◆ What you need to do: In the records that follow, find each line with "física" and pull it out.
Top of Records shown
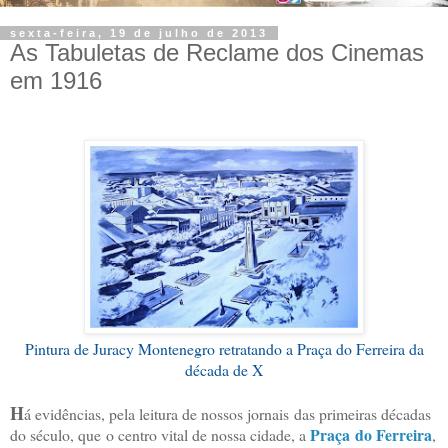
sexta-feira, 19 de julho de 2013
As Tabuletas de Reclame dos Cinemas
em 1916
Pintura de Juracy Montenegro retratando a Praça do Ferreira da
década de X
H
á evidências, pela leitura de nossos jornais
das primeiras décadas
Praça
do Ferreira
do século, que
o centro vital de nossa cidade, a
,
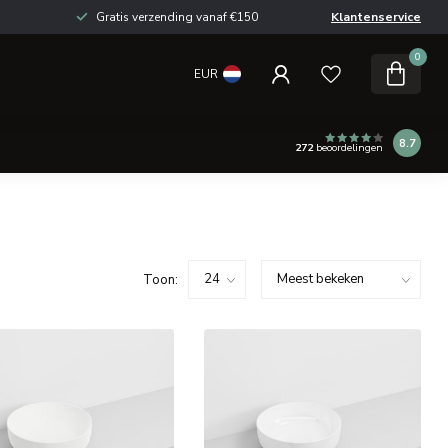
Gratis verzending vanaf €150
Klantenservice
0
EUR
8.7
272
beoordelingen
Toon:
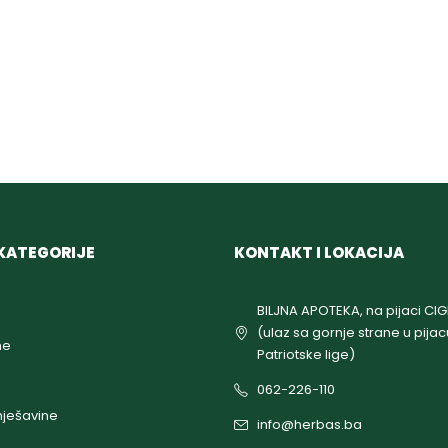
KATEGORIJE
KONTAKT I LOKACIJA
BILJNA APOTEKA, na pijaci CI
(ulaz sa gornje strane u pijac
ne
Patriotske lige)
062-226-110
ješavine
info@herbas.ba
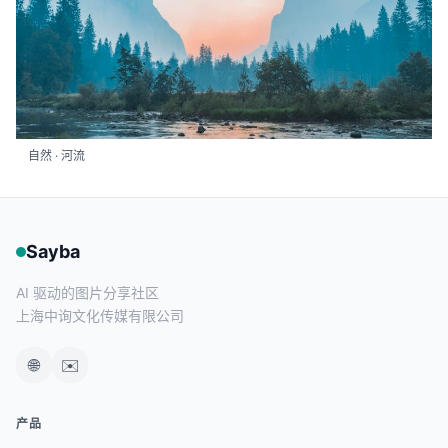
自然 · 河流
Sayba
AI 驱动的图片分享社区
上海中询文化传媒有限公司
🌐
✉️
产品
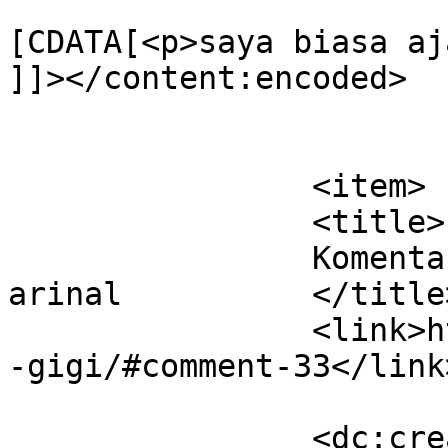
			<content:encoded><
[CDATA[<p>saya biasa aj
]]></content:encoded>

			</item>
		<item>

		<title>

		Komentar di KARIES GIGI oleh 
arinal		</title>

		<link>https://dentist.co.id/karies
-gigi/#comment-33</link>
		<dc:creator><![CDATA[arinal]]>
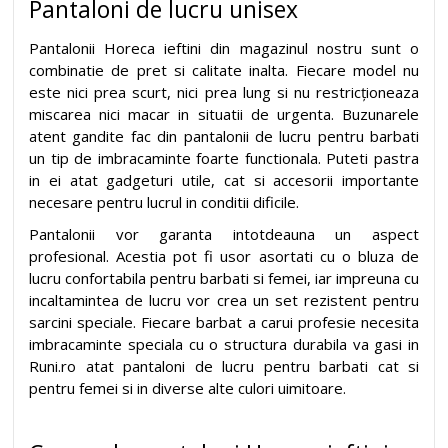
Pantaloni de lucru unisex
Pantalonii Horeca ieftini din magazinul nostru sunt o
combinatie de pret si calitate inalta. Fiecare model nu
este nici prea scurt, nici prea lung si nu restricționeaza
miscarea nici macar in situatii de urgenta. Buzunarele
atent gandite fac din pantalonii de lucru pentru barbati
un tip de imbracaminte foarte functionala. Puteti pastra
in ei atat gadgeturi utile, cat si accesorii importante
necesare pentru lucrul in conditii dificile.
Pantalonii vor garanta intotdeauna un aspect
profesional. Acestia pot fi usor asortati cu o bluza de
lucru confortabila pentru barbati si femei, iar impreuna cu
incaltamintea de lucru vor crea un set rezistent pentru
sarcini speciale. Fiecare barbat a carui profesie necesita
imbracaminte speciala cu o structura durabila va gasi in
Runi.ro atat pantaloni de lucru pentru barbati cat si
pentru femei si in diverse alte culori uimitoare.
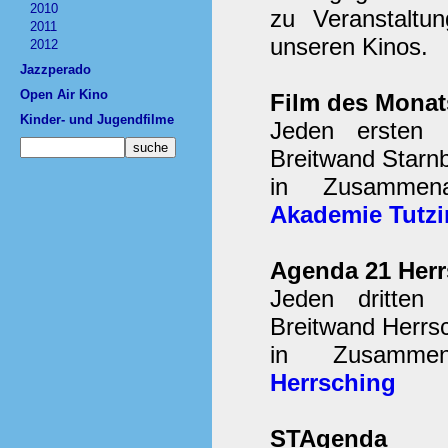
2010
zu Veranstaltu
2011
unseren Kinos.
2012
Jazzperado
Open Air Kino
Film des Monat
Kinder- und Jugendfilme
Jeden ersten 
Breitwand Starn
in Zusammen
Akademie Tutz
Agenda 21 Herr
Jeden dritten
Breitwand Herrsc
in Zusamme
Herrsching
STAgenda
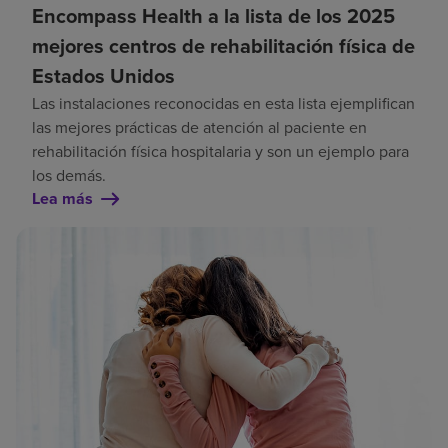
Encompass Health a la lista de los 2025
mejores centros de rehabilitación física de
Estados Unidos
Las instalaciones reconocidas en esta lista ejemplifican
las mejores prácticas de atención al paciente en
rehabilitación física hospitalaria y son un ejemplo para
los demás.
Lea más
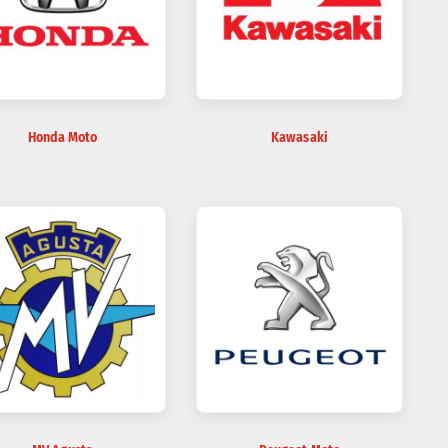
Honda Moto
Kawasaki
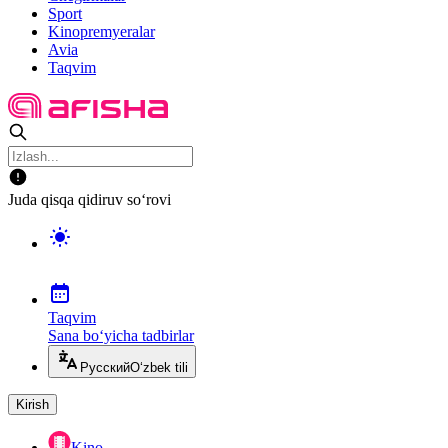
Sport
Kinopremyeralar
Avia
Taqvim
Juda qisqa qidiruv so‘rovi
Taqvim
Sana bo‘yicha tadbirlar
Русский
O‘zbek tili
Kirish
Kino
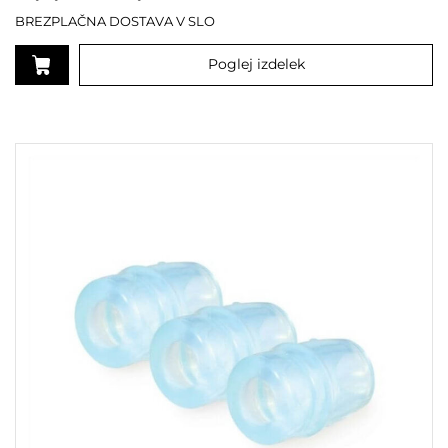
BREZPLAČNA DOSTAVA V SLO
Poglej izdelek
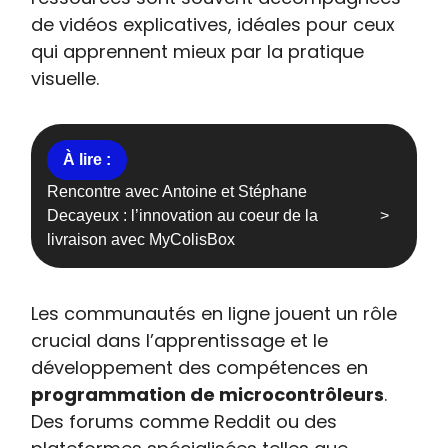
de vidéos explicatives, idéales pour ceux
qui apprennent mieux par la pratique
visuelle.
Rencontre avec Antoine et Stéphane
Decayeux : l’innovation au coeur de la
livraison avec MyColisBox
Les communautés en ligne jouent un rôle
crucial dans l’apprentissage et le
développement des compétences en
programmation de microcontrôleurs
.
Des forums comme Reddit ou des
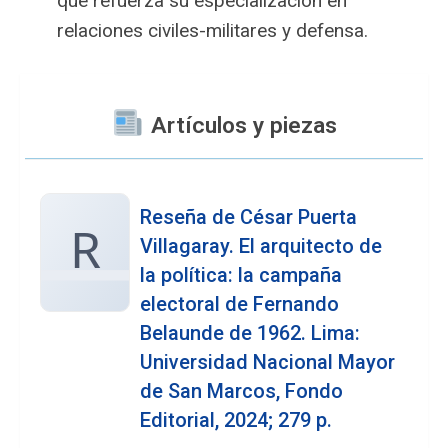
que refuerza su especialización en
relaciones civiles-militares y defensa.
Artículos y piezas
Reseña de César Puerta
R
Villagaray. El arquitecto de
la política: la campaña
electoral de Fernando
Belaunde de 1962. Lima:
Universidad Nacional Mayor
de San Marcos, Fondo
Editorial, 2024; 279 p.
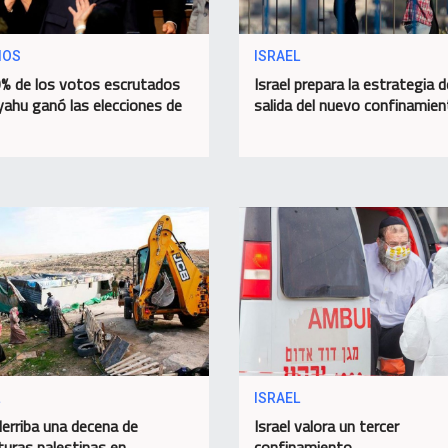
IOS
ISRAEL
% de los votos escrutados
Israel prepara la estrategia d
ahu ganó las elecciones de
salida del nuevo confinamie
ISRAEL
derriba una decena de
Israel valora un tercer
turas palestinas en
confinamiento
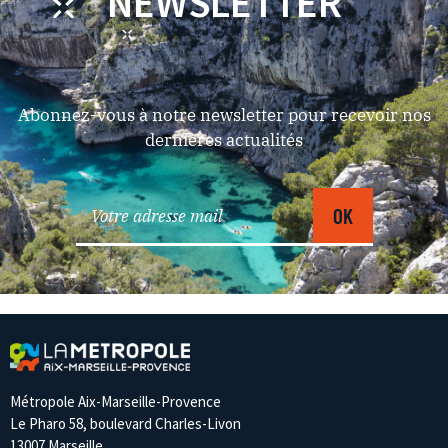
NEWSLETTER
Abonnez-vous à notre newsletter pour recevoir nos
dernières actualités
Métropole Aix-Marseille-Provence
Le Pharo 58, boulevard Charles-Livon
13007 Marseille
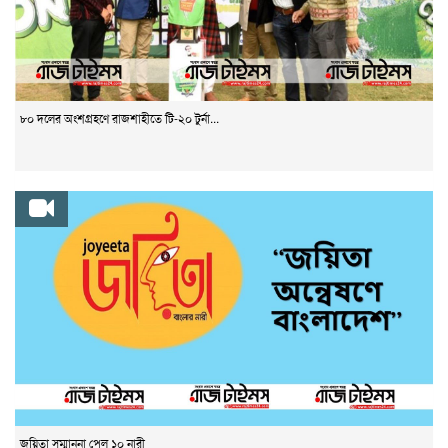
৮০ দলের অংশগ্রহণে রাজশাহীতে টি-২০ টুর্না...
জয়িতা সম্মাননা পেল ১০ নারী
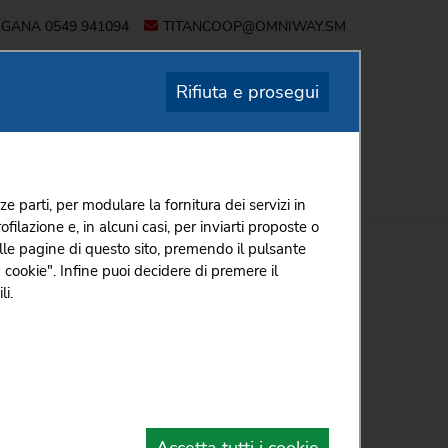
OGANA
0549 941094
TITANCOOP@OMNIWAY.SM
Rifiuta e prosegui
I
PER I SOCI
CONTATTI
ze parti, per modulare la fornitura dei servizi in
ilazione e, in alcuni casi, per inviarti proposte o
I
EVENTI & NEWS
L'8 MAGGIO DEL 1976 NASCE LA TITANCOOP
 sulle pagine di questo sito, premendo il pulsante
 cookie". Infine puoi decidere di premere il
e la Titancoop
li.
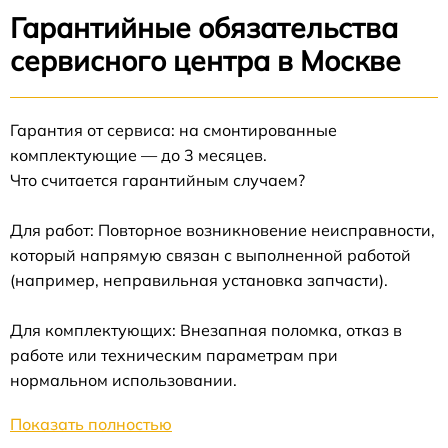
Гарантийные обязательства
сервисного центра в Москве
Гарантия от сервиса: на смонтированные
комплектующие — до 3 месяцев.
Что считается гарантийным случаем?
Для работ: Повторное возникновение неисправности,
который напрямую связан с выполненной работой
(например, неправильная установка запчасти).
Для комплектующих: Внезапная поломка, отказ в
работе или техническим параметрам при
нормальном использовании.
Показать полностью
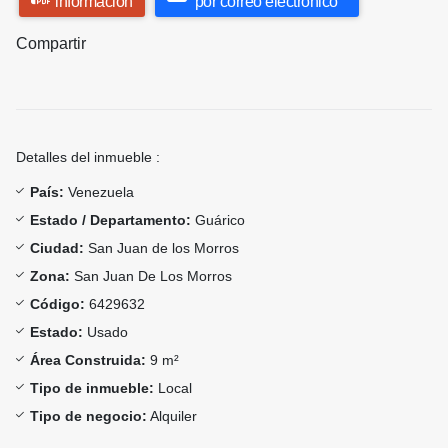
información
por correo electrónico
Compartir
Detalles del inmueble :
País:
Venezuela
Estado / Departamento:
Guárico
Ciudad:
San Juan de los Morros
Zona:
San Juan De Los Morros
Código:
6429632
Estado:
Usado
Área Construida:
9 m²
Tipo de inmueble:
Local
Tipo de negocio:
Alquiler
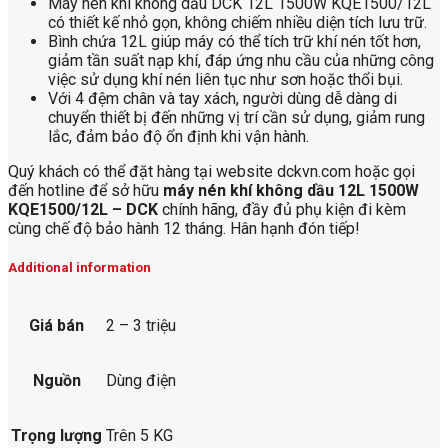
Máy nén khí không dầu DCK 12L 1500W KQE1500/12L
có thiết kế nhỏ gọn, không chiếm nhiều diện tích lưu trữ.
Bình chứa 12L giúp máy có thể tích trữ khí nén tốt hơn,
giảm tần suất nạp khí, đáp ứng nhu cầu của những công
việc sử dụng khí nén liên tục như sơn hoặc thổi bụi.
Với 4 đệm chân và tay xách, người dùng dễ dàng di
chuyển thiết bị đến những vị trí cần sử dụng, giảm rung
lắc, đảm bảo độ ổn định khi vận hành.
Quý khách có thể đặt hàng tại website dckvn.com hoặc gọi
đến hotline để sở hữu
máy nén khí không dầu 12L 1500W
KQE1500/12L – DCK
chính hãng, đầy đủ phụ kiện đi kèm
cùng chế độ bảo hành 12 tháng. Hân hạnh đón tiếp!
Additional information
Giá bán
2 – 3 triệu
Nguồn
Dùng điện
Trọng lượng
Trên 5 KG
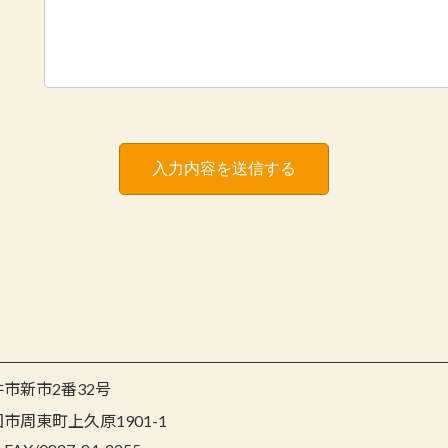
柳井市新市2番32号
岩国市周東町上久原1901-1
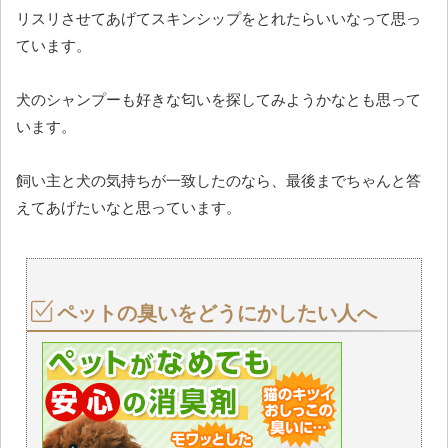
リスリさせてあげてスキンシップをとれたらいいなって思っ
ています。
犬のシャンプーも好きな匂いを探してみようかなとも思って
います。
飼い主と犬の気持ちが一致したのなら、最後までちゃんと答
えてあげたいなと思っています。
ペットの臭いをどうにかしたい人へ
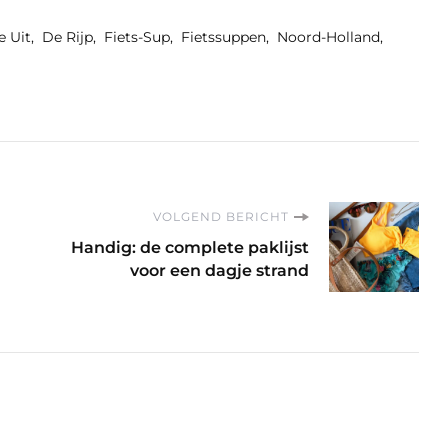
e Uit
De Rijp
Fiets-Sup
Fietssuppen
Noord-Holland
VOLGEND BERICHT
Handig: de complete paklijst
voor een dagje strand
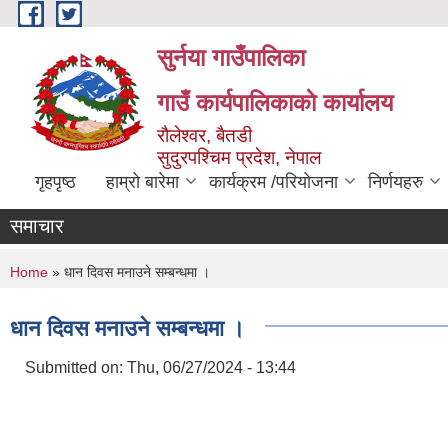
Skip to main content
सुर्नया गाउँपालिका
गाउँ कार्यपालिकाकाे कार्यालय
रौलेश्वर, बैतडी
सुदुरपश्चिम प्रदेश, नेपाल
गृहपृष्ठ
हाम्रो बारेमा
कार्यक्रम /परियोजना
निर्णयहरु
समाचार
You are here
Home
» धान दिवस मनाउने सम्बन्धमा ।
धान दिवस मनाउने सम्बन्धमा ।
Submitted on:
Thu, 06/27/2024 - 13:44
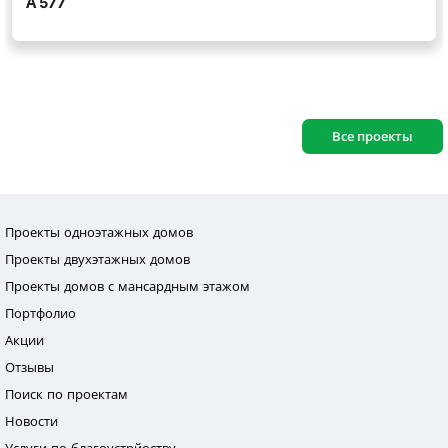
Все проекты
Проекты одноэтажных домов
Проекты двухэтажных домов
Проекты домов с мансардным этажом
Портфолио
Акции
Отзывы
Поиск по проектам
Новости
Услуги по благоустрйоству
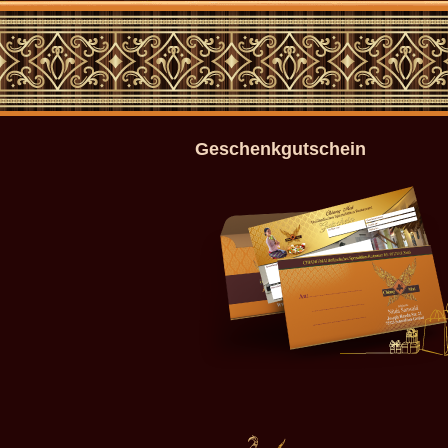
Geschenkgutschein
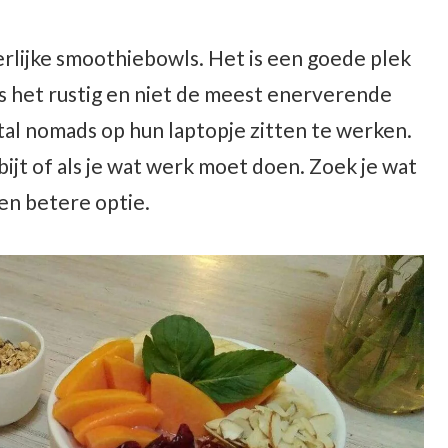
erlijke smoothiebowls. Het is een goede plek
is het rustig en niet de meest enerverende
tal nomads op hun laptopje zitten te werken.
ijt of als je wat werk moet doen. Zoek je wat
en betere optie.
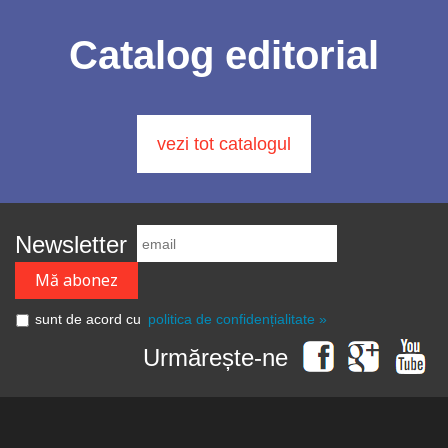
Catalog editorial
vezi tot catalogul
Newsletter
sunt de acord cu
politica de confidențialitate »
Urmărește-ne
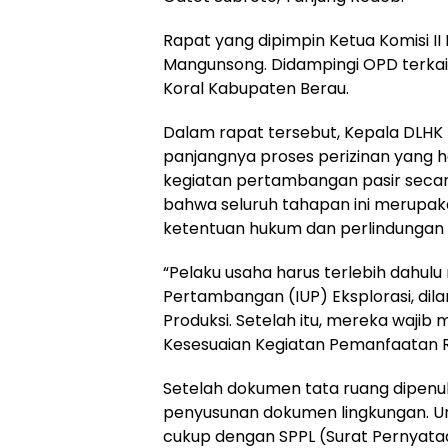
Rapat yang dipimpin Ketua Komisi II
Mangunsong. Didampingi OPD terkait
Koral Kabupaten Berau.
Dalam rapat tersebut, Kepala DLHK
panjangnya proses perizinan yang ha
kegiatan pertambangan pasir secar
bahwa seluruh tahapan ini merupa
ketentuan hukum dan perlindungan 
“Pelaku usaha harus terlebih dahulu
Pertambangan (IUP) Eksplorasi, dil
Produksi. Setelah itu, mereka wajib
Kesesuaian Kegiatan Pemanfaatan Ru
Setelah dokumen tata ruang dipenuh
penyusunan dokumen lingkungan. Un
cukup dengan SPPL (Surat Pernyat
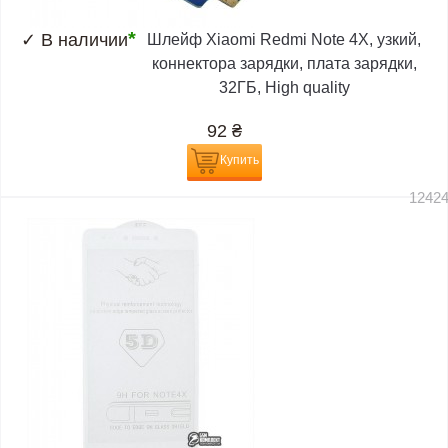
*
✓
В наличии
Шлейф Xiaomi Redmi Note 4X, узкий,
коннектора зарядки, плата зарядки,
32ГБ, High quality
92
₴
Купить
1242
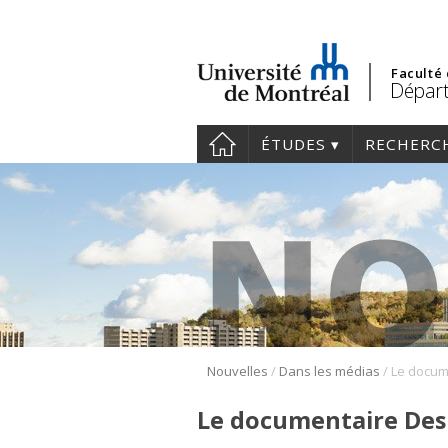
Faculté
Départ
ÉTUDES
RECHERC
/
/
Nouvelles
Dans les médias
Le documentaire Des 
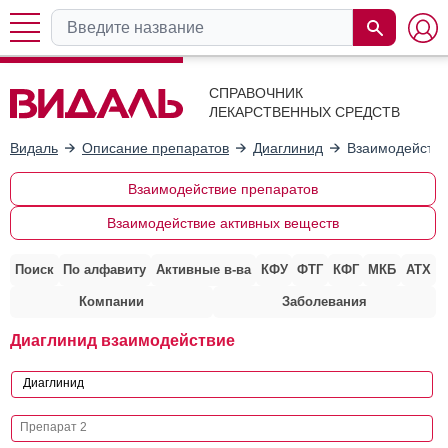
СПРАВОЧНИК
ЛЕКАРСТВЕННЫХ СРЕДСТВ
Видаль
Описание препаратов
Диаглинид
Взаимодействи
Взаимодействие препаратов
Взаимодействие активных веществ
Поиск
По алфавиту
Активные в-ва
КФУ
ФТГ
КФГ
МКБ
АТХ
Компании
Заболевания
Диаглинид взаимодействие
Bottom of Records shown
◆ Output for this exercise:
mejores centros de rehabilitación física de
rehabilitación física hospitalaria y son un ejemplo para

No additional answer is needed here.